The commission further found the claim of manic depressive illness should be treated as an occupational disease.[5] Determination of whether an injury is an accident or occupational disease is a question of fact. Maxon v. Leggett & Platt, 9 S.W.3d 725, 729 (Mo.App.2000). In reviewing workers' compensation awards appellate courts give deference to the commission's determinations of facts. Wilmeth v. TMI, Inc., 26 S.W.3d 476, 478 (Mo.App.2000).
The commission found claimant's aggravated manic depression became reasonably apparent and discoverable when medical personnel diagnosed her in 1997. See Mann v. Supreme Exp., 851 S.W.2d 690, 692 (Mo.App.1993); Thomas v. Becker Metals Corp., 805 S.W.2d 271, 273 (Mo. App.1991); Sellers v. TWA, 752 S.W.2d 413, 415 (Mo.App.1988). The earliest this would have occurred was May 28, 1997, the first date attributed to the preparation of the medical report so advising claimant.
"A claim against the second injury fund shall be filed within two years after the date of the injury or within one year after a claim is filed against an employer or insurer ..., whichever is later." § 287.430, RSMo 2000. Claimant's request to amend her claim was at the beginning of the hearing before the administrative law judge, March 11, 1999, within two years of May 28, 1997, the date the statute of limitations began to run. This court finds no error in the commission's findings permitting claimant to amend her claims against the fund. Point II is denied.
Point III is based on the premise that Point I would be granted. It asserts the commission erred in finding claimant was permanently and totally disabled by reason of a combination of prior and last injuries; that any disability was attributable solely to the last injury. The argument directed to Point III explains, "Since Claimant's upper extremities problems are *686 only one injury, not three separate injuries (See Point 1), Claimant's permanent total disability is caused by the last injury alone, and therefore the Second Injury Fund has no liability."
The fund did not prevail on Point I in which it contended claimant's disability resulted from one injury rather than three.
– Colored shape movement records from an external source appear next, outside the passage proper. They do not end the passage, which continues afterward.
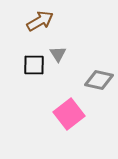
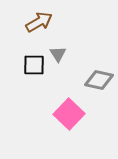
brown arrow: moved 1 px left, 1 px down
pink square: rotated 8 degrees counterclockwise
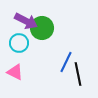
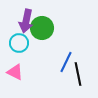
purple arrow: rotated 75 degrees clockwise
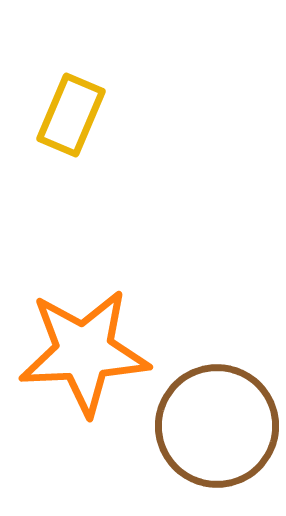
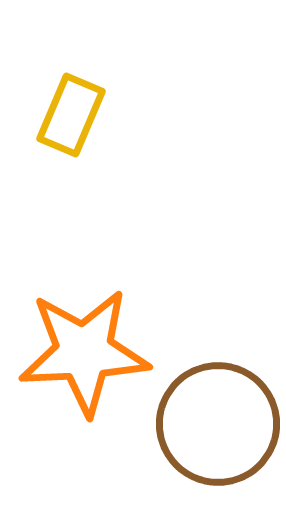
brown circle: moved 1 px right, 2 px up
Point III is, therefore, moot. The award is affirmed.
SHRUM and MONTGOMERY, JJ., concur.
NOTES
[1] The statement of § 287.495.1 relative to appellate review is unchanged in RSMo 2000, the current revision of Missouri's statutes.
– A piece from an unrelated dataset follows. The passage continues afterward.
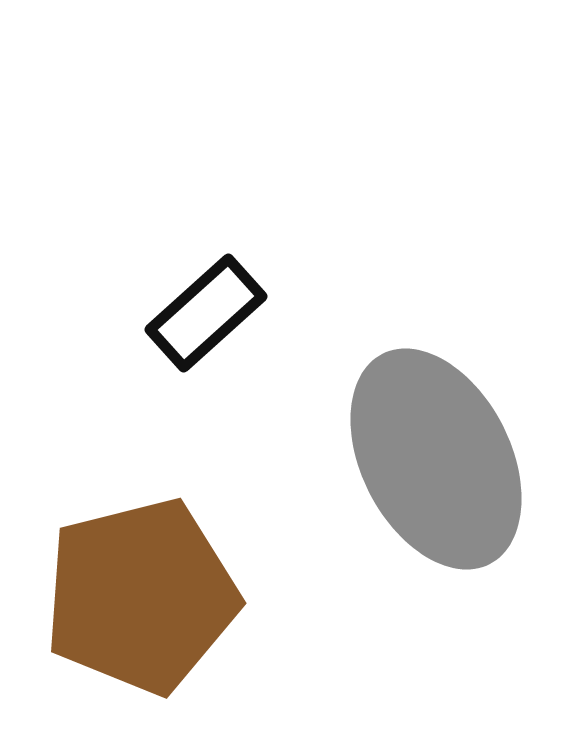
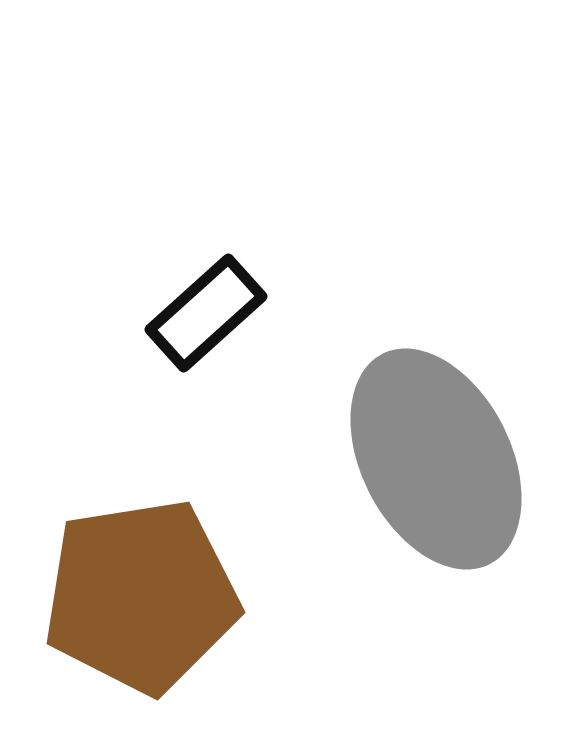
brown pentagon: rotated 5 degrees clockwise
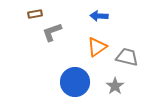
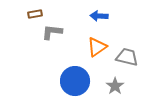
gray L-shape: rotated 25 degrees clockwise
blue circle: moved 1 px up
[2] The administrative law judge permitted the evidence stating that if she later decided the evidence should not have been admitted, she would not consider it and so state in her award. In the administrative law judge's award she refused to allow the amendment stating that if the amendment were permitted, the fund "would be unfairly prejudiced" because it had not had sufficient time to prepare a defense. The commission reversed that finding and permitted the amendment.
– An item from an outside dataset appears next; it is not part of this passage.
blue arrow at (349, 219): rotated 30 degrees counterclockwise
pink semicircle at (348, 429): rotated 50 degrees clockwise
[3] The applicable statute of limitation at the time claimant filed her first claim was § 287.430, RSMo Cum.Supp.1993. The applicable statute when her last two claims were filed was § 287.430, RSMo 1994. The text of those statutes regarding filing of claims against the second injury fund is the same as the text in the current statutory revision, RSMo 2000, quoted, infra.
[4] See n. 2, supra.
[5] The administrative law judge found the claim of aggravation of the pre-existing mental illness was more like an occupational disease claim than an accident claim; that, therefore, the statute of limitations in occupational disease cases was applicable. The commission adopted the finding.